This is an unauthorized excerpt from a book on the music genius, I was asked to translate a sample chapter and then told that the book was already published... in any event, here it is-- in case this is of use to someone somewhere...
Shree
Here, take this tanpura
Ma Annapurnadevi was born in Maihar on *Chaitra Sud
Poonam*, Hanuman Jayanti (by the Indian almanac), or April 23, 1929. Ma’s
mother’s name was Madina begum. Those days, Baba was touring Europe with Pandit
Uday Shankar’s dance troupe. (Pandit Uday Shankar was Pandit Ravi Shankar’s
elder brother). Baba was the guru of the
King of Maihar, Raja Brijnathsinh; and a musician at his court. As was
customary in those days, Rajaji was informed about this auspicious child birth.
He promptly named the child Annapurna.
When Baba returned from his tour, *Maulviji*, the
priest, advised that regardless of the name that Rajaji had given the child,
they’d have to give her a name in accordance with Islam as well. Baby Annapurna
was thus also named Roshanara.
When Annapurna was about seven years old, one
evening she was playing a game of hopscotch with her friends. Her elder
brother, Ali Akbar Khan, was being taught the sarod by Baba. As usual, Baba
taught Ali Akbar a sequence of notes, and asked him to play it repeatedly so as
to perfect the sequence till such time that he returned from the bazaar. Ali
Akbar attempted to play the piece he’d just been taught. Annapurna rushed in
and interrupted, saying, “Baba didn’t teach it this way.” Then the seven
year-old sang out the sequence of notes perfectly. Ali Akbar was stunned, and
Annapurna continued to repeat the notes, waiting for a reaction from her
brother.
Baba had left for the bazaar, that’s true, but he’d
returned mid-way because he’d forgotten his purse. Just about the time when
Annapurna was correcting Ali Akbar’s rendition of the notes by singing them
out, Baba had stepped into the house.
At Baba’s home, an unwritten rule prohibited
teaching girls from the family to sing. The reason was emotional—not that the music
devotee Baba believed in social restrictions, or that he believed that women
ought to be kept away from this knowledge. But a sad event in Baba’s past was
responsible for this decision.
Baba had an elder daughter, Jahanara, and he’d
taught her to sing; she had a melodious voice. While seeing her away to her
in-laws after her wedding, Baba had gifted her a tanpura so that she could
continue with her music training. However, the family that she’d been married
into was quite orthodox and traditional, with no respect for music or the arts,
and it was unacceptable for women of their household to pursue music. They
burnt the tanpura that Baba had presented her. Jahanara died a few years later,
of JALODAR (technical term).
This emotional trauma affected Baba deeply. He
decided that he’d give Annapurna everything-- but music. Under no circumstances
must she meet the same fate as her sister when she grew up and got married.
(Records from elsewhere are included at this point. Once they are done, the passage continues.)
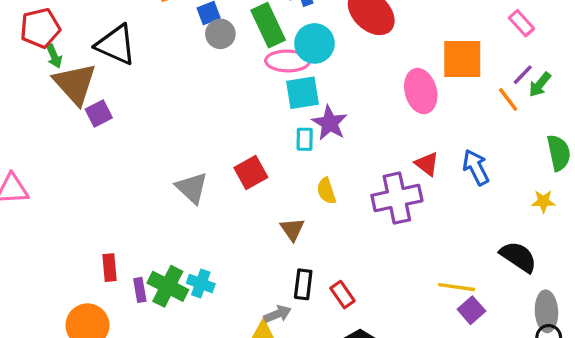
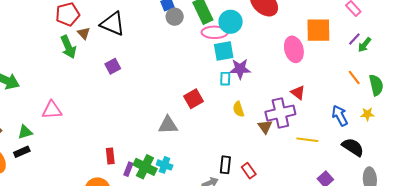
green arrow: (54, 56) -> (68, 47), moved, size x1.6
brown triangle: (75, 84) -> (84, 33), moved, size x0.5
orange line: (508, 99) -> (354, 77), moved
purple square: (99, 114) -> (113, 66), moved
purple star: (330, 123) -> (240, 69), turned -30
blue arrow: (476, 167) -> (340, 116), moved
gray triangle: (192, 188) -> (168, 125), moved, turned -45
brown triangle: (292, 229) -> (265, 127), moved
yellow line: (457, 287) -> (307, 140), moved
purple rectangle: (140, 290) -> (128, 169), turned 32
Everyone in the household knew this decision.
Envision this scene—Ali Akbar, intently trying to
play the notes that his father had taught him, the child Annapurna repeating
quite casually the notes that she’d overheard, and a grim Baba standing behind
her, watching. Ali Akbar, distressed at the memory of his late elder sister,
and knowing how strict and angry his father could be, sat quietly. But
Annapurna didn’t know any of this. When Baba stepped forth, Annapurna stopped
singing and realized the gravity of her trespass.
Baba was quiet. Ma says, “He took hold of my braid,
and led me to the next room. Then Baba placed a tanpura in my hands and asked
lovingly, ‘Will you learn music?’ What could I say? He said, ‘Here, take this
tanpura.’” Thus, Annapurna’s music pilgrimage began.
Baba was distressed at the emotional trauma that his
elder daughter had to bear, but how long would it have taken the music virtuoso
to recognize the pure genius that this child had displayed? She’d sung
perfectly a difficult section of music, that too, something she’d overheard casually
while she was engrossed in playing.
For genius, it is said, the Gods themselves render
favorable circumstances and intervene to shape their fates. If it were not so,
would this soul have found its way to the musical genius’s home? Baba fathomed
the deep grasping power that Annapurna held. He thought a while and he broke
the rule he’d made, of not teaching music to women from his household.
This handing over of the tanpura was Annapurna’s
*vrat-diksha*, her solemn initiation to a lifetime of music. That game of
hopscotch,too, was destiny. Baba did not have to search far for his successor,
his custodian of his knowledge. The Gods had taken care of this.